The accused include Adefowora Abiodun Olanipekun, Emmanuel Oku, and four other individuals who are alleged to have used a company named ST Technologies to promote the CBEX platform. According to the EFCC, the defendants lured Nigerians into investing in the scheme by promising substantial returns, positioning CBEX as a promising cryptocurrency platform. However, the platform collapsed, and the investors were left with heavy losses.
The EFCC’s investigation into the matter claims that the promoters of CBEX used a combination of social media advertisements, online marketing, and targeted campaigns to attract Nigerians to invest their money. The scheme offered returns that appeared lucrative but were ultimately unsustainable, drawing in thousands of unsuspecting victims. The accused individuals are believed to have used the funds raised through these deceptive practices for personal gain, furthering the extent of the alleged fraud.
Justice Emeka Nwite, who presided over the case, granted the order for the suspects’ arrest after hearing from the EFCC’s legal team, which presented evidence of their involvement in the fraudulent scheme. The Commission alleges that the defendants used their positions to create a facade of legitimacy around CBEX, thus attracting a broad pool of investors.
The EFCC’s motion also revealed that the defendants had been operating without any regulatory oversight, operating in an environment where cryptocurrency investments are still largely unregulated. This has raised serious concerns among Nigerian authorities about the need for stricter regulations to protect citizens from fraudulent investment schemes. While cryptocurrencies remain popular in Nigeria, they are also vulnerable to misuse by scammers who exploit the general lack of understanding and regulation in the space.
The arrest order marks a significant step in the ongoing crackdown on financial fraud in Nigeria, especially in the rapidly growing sector of cryptocurrency. The EFCC has confirmed that it will continue its investigation to determine the full extent of the scam, and whether there are other individuals or entities involved in the fraudulent operation.
This case highlights the increasing dangers posed by unregulated cryptocurrency schemes, which have become a common vehicle for financial fraud in Nigeria and other countries. As Nigerians continue to explore opportunities in the cryptocurrency market, experts have warned of the importance of investing in platforms that are well-regulated and transparent.

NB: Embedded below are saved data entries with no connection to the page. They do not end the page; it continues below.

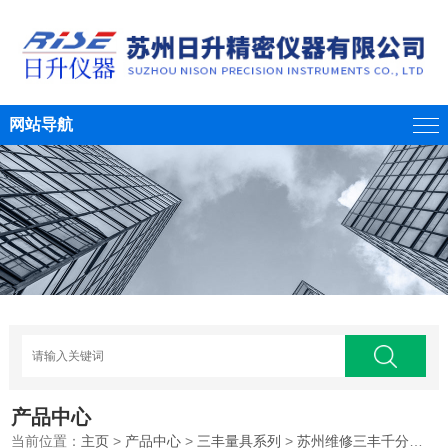
网站导航
产品中心
当前位置：
主页
>
产品中心
>
三丰量具系列
>
苏州维修三丰千分尺
>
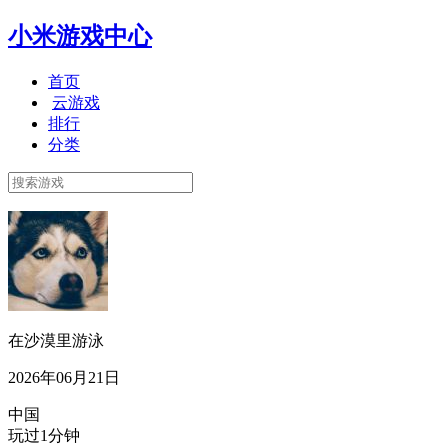
小米游戏中心
首页
云游戏
排行
分类
在沙漠里游泳
2026年06月21日
中国
玩过1分钟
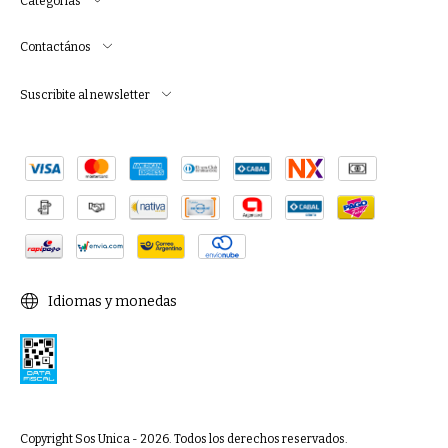
Categorías
Contactános
Suscribite al newsletter
Idiomas y monedas
Copyright Sos Unica - 2026. Todos los derechos reservados.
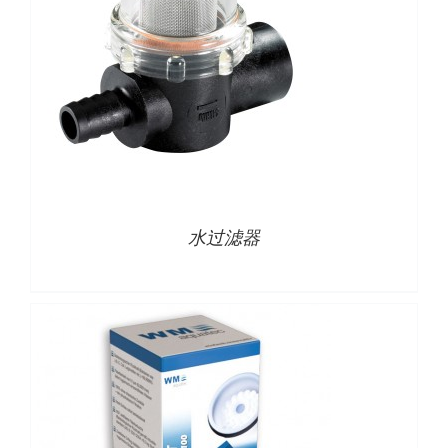
详情
水过滤器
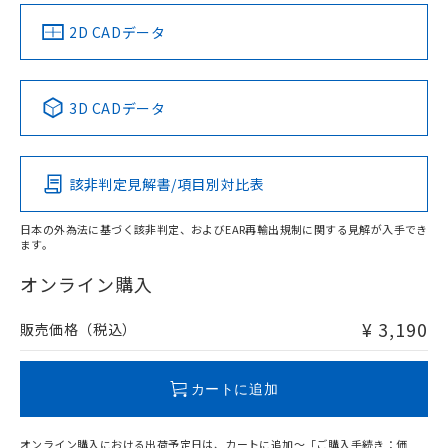
中国 RoHS
注意事項・凡例
2D CADデータ
中国 RoHS表
※1 ※2
3D CADデータ
Pb
Hg
Cd
Cr(VI)
該非判定見解書/項目別対比表
X
O
O
O
日本の外為法に基づく該非判定、およびEAR再輸出規制に関する見解が入手でき
ます。
"対応済み"や非含有の記載がされた商品であっても、流通
在庫等で未対応品が混在する可能性があります。
オンライン購入
非含有品が必要な際は、弊社営業部門もしくは販売店へお
問い合わせください。
¥ 3,190
販売価格（税込）
この製品のRoHS/REACH対応状況ページへ
カートに追加
オンライン購入における出荷予定日は、カートに追加～「ご購入手続き：価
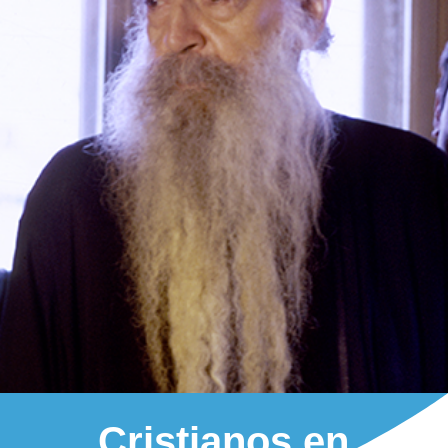
Cristianos en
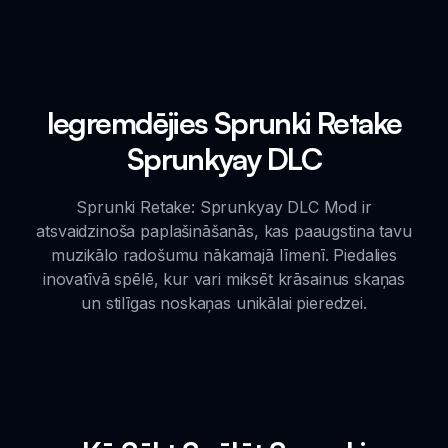
Iegremdējies Sprunki Retake
Sprunkyay DLC
Sprunki Retake: Sprunkyay DLC Mod ir
atsvaidzinoša paplašināšanās, kas paaugstina tavu
muzikālo radošumu nākamajā līmenī. Piedalies
inovatīvā spēlē, kur vari miksēt krāsainus skaņas
un stilīgas noskaņas unikālai pieredzei.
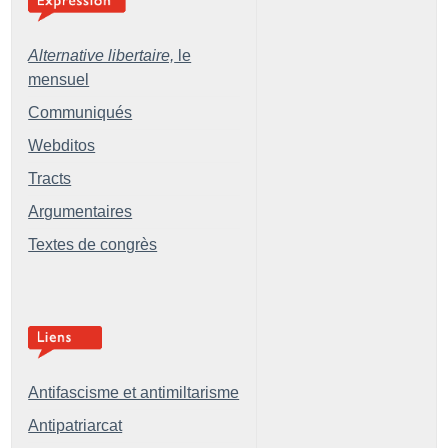
Alternative libertaire,
le
mensuel
Communiqués
Webditos
Tracts
Argumentaires
Textes de congrès
Antifascisme et antimiltarisme
Antipatriarcat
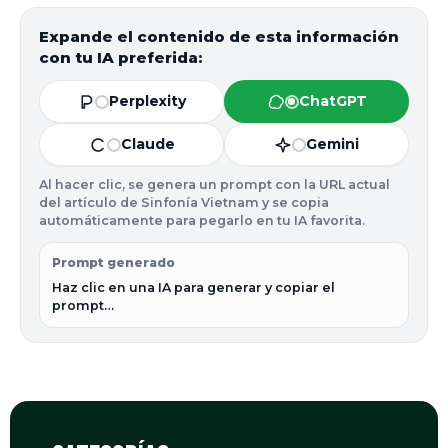
Expande el contenido de esta información
con tu IA preferida:
Perplexity
ChatGPT
Claude
Gemini
Al hacer clic, se genera un prompt con la URL actual
del artículo de Sinfonía Vietnam y se copia
automáticamente para pegarlo en tu IA favorita.
Prompt generado
Haz clic en una IA para generar y copiar el 
prompt…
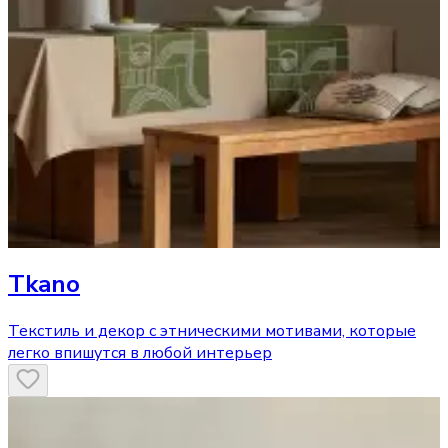
Tkano
Текстиль и декор с этническими мотивами, которые
легко впишутся в любой интерьер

The Nigerian government has faced pressure to introduce clearer and more robust regulations to safeguard investors and prevent the rise of fraudulent crypto ventures. With the increasing number of scams targeting citizens, the latest legal development is expected to spur further conversations about the need for regulation and oversight in the digital currency market.
The EFCC has vowed to remain vigilant and continue efforts to hold those responsible for financial crimes accountable, urging Nigerians to report any suspicious cryptocurrency schemes and refrain from investments that promise unrealistic returns.